Im Einzelnen mag jede Verschärfung ihre Begründung haben, insgesamt aber ergibt sich ein Bild, das einer freiheitlich geprägten Demokratie nicht würdig ist. Sollten wir nicht zu mehr Gelassenheit und Souveränität zurückkehren, auch wenn es um verbale Attacken geht, auch wenn Politiker als „Schwachkopf“ oder „Trottel“ bezeichnet werden?
Im Bundestag fielen einst viel härtere Umschreibungen: „Übelkrähe“ (Herbert Wehner, SPD), „Mini-Goebbels“ (Dietmar Kansy, CDU), „christliche Dreckschleuder“ (Joschka Fischer, Grüne).
Die Juristin Frauke Rostalski, Mitglied im Deutschen Ethikrat und Autorin des Buches „Die vulnerable Gesellschaft“, warnt davor, dass der Meinungsfreiheit im politischen Kontext immer weniger Raum eingeräumt, dass sie „verkürzt“ werde. Die Gesellschaft werde in ihren Debatten verletzlicher, sagt die Philosophin und spricht von einer „Diskursvulnerabilität“.
Staatliches Vorgehen gegen Informationsmanipulation“?
Nun plant die neue Regierungskoalition weitere Maßnahmen. Der Tatbestand der Volksverhetzung soll verschärft, der massenhafte Einsatz von Bots und Fake Accounts verboten werden, vor allem aber: Die „staatsferne Medienaufsicht“ solle nicht nur gegen „Hass und Hetze“ vorgehen, sondern auch gegen „Informationsmanipulation“. Es geht am Ende also um die Frage, was wahr ist, was fake. Aber können sich Wahrheiten nicht auch ändern?
Vor gut einem Jahr habe ich mit dem ehemaligen Chef des Bundeskanzleramts, Helge Braun, über Fehler der Coronapolitik gesprochen. Braun sagte ungewohnt offen, die Regierung habe anfangs die Wirkmächtigkeit der Impfstoffe überschätzt.

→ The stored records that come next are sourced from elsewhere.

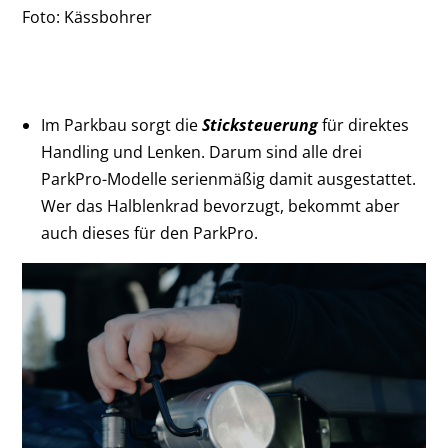
Foto: Kässbohrer
Im Parkbau sorgt die
Sticksteuerung
für direktes
Handling und Lenken. Darum sind alle drei
ParkPro-Modelle serienmäßig damit ausgestattet.
Wer das Halblenkrad bevorzugt, bekommt aber
auch dieses für den ParkPro.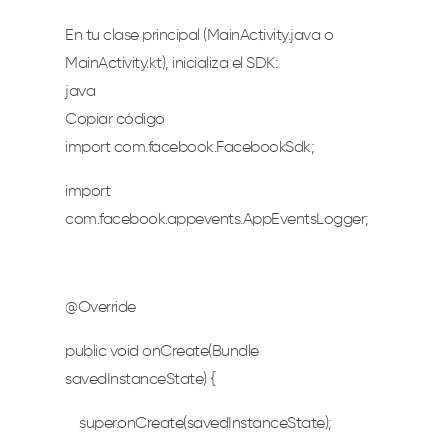
En tu clase principal (
MainActivity.java
o
MainActivity.kt
), inicializa el SDK:
java
Copiar código
import com.facebook.FacebookSdk;
import
com.facebook.appevents.AppEventsLogger;
@Override
public void onCreate(Bundle
savedInstanceState) {
super.onCreate(savedInstanceState);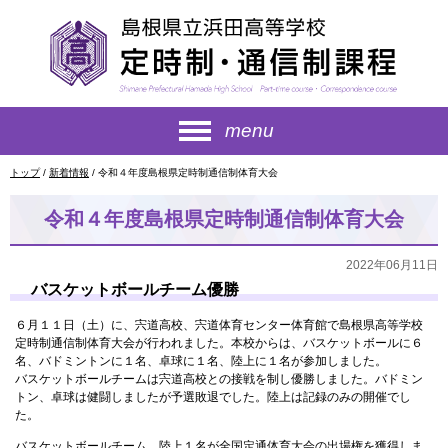
このページの本文へ
menu
現
トップ
/
新着情報
/
令和４年度島根県定時制通信制体育大会
在
の
令和４年度島根県定時制通信制体育大会
位
置：
2022年06月11日
バスケットボールチーム優勝
６月１１日（土）に、宍道高校、宍道体育センター体育館で島根県高等学校
定時制通信制体育大会が行われました。本校からは、バスケットボールに６
名、バドミントンに１名、卓球に１名、陸上に１名が参加しました。
バスケットボールチームは宍道高校との接戦を制し優勝しました。バドミン
トン、卓球は健闘しましたが予選敗退でした。陸上は記録のみの開催でし
た。
バスケットボールチーム、陸上１名が全国定通体育大会の出場権を獲得しま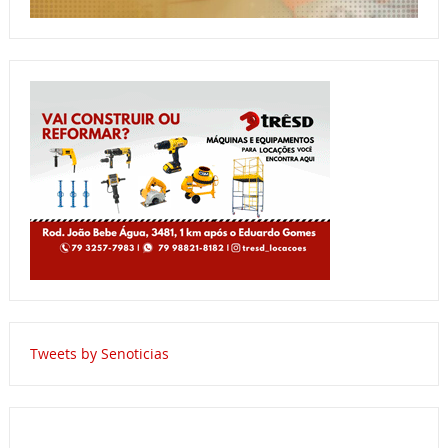
Tweets by Senoticias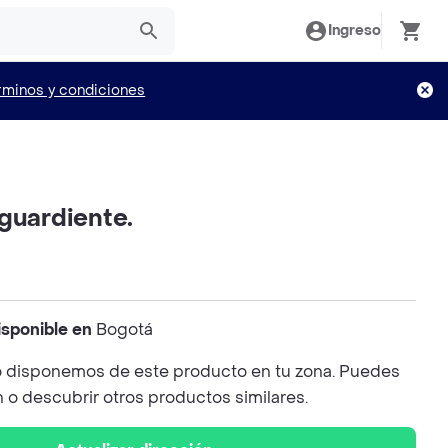
Ingreso
rminos y condiciones
guardiente.
isponible en
Bogotá
 disponemos de este producto en tu zona. Puedes
n o descubrir otros productos similares.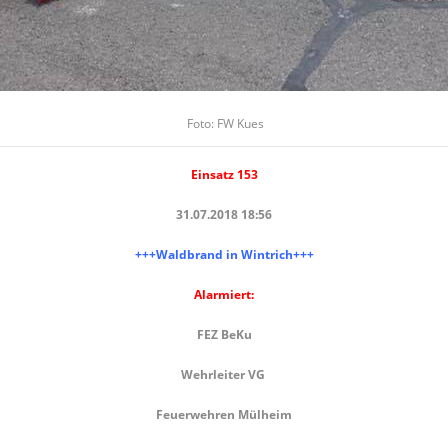
Foto: FW Kues
Einsatz 153
31.07.2018 18:56
+++Waldbrand in Wintrich+++
Alarmiert:
FEZ BeKu
Wehrleiter VG
Feuerwehren Mülheim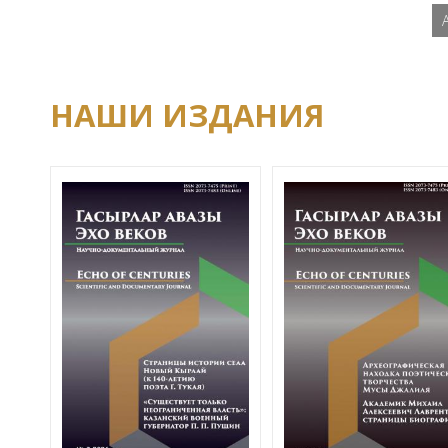
НАШИ ИЗДАНИЯ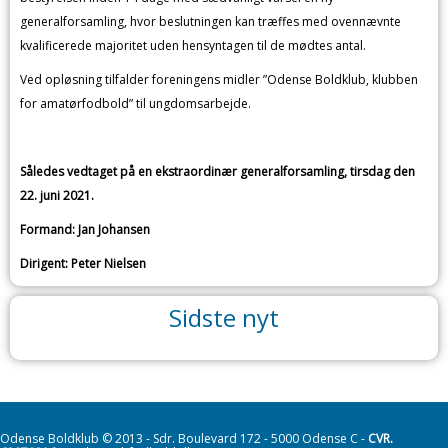
generalforsamling, hvor beslutningen kan træffes med ovennævnte
kvalificerede majoritet uden hensyntagen til de mødtes antal.
Ved opløsning tilfalder foreningens midler ”Odense Boldklub, klubben
for amatørfodbold” til ungdomsarbejde.
Således vedtaget på en ekstraordinær generalforsamling, tirsdag den
22. juni 2021.
Formand: Jan Johansen
Dirigent: Peter Nielsen
Sidste nyt
Odense Boldklub © 2013 - Sdr. Boulevard 172 - 5000 Odense C -
CVR.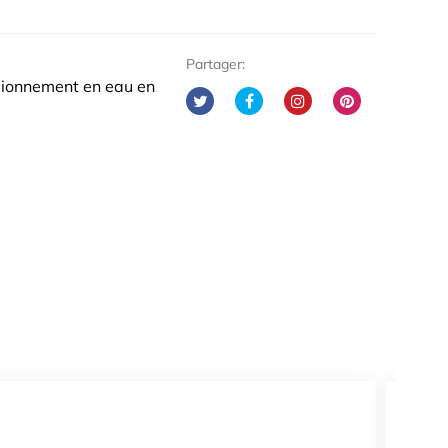
Partager:
isionnement en eau en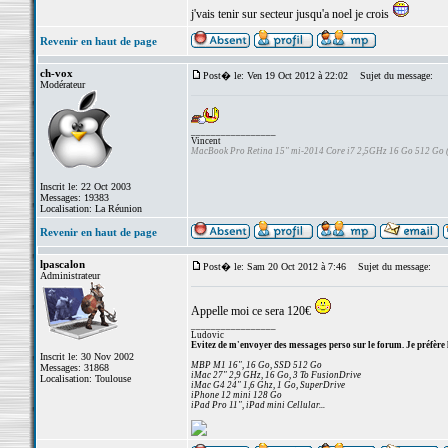
j'vais tenir sur secteur jusqu'a noel je crois
Revenir en haut de page
ch-vox
Post� le: Ven 19 Oct 2012 à 22:02
Sujet du message:
Modérateur
_________________
Vincent
MacBook Pro Retina 15" mi-2014 Core i7 2,5GHz 16 Go 512 Go
Inscrit le: 22 Oct 2003
Messages: 19383
Localisation: La Réunion
Revenir en haut de page
lpascalon
Post� le: Sam 20 Oct 2012 à 7:46
Sujet du message:
Administrateur
Appelle moi ce sera 120€
_________________
Ludovic
Evitez de m'envoyer des messages perso sur le forum. Je préfère 
Inscrit le: 30 Nov 2002
MBP M1 16", 16 Go, SSD 512 Go
Messages: 31868
iMac 27" 2,9 GHz, 16 Go, 3 To FusionDrive
Localisation: Toulouse
iMac G4 24" 1,6 Ghz, 1 Go, SuperDrive
iPhone 12 mini 128 Go
iPad Pro 11", iPad mini Cellular...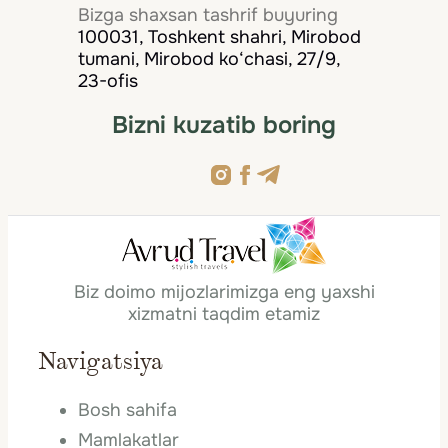
Bizga shaxsan tashrif buyuring
100031, Toshkent shahri, Mirobod
tumani, Mirobod ko‘chasi, 27/9,
23-ofis
Bizni kuzatib boring
Biz doimo mijozlarimizga eng yaxshi
xizmatni taqdim etamiz
Navigatsiya
Bosh sahifa
Mamlakatlar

Man sei aufgrund erster wissenschaftlicher Erkenntnisse davon ausgegangen, dass eine Impfung nicht nur vor einem schweren Krankheitsverlauf, sondern auch vor Ansteckungen schützen würde. Später hätten Studien gezeigt, dass diese Annahme falsch war.




Manch Impfkritiker, einst beschimpft und ausgegrenzt, bekam im Nachhinein zumindest in einem kleinen Teil recht. Wie also soll eine Kontrollbehörde mit dieser Art von relativen Wahrheiten umgehen?
Die freiheitliche Demokratie sei auf den offenen Diskurs als ihr Herzstück angewiesen, schreibt die Philosophin Rostalski. Die Antwort kann deshalb nur lauten: Der Staat sollte sich wieder mehr in Zurückhaltung üben – statt immer tiefer in die Freiheit einzugreifen.